* WHAT YOU WILL DO
Print the data below exactly as it stands, and keep the pictures out.

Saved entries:
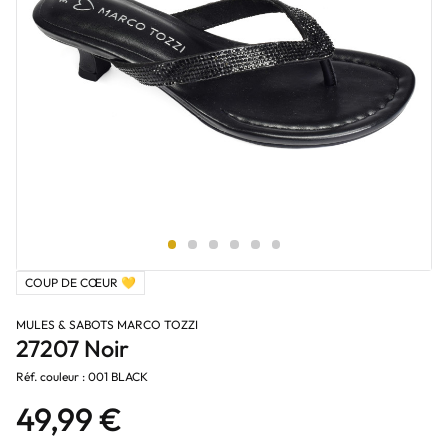
COUP DE CŒUR 💛
MULES & SABOTS MARCO TOZZI
27207 Noir
Réf. couleur : 001 BLACK
49,99 €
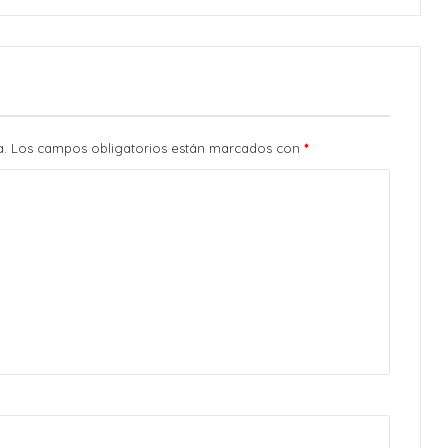
a.
Los campos obligatorios están marcados con
*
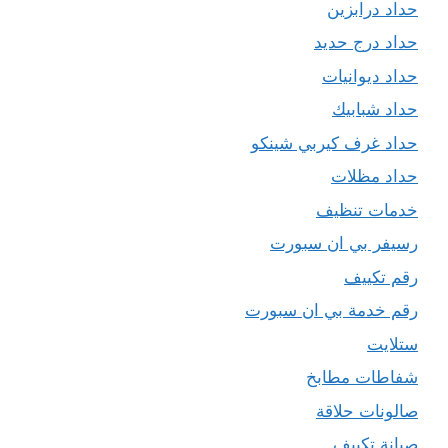
حداد درابزين
حداد درج حديد
حداد ديوانيات
حداد شبابيك
حداد غرف كيربي شينكو
حداد مظلات
خدمات تنظيف
رسيفر بي ان سبورت
رقم تكييف
رقم خدمة بي ان سبورت
ستلايت
شفاطات مطابخ
صالونات حلاقة
صيانة تكييف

* OUTPUT OF THE EXERCISE
COUP DE CŒUR 💛
MULES & SABOTS MARCO TOZZI
27207 Noir
Réf. couleur : 001 BLACK
49,99 €
a.
Los campos obligatorios están marcados con
*
حداد درابزين
حداد درج حديد
حداد ديوانيات
حداد شبابيك
حداد غرف كيربي شينكو
حداد مظلات
خدمات تنظيف
رسيفر بي ان سبورت
رقم تكييف
رقم خدمة بي ان سبورت
ستلايت
شفاطات مطابخ
صالونات حلاقة
صيانة تكييف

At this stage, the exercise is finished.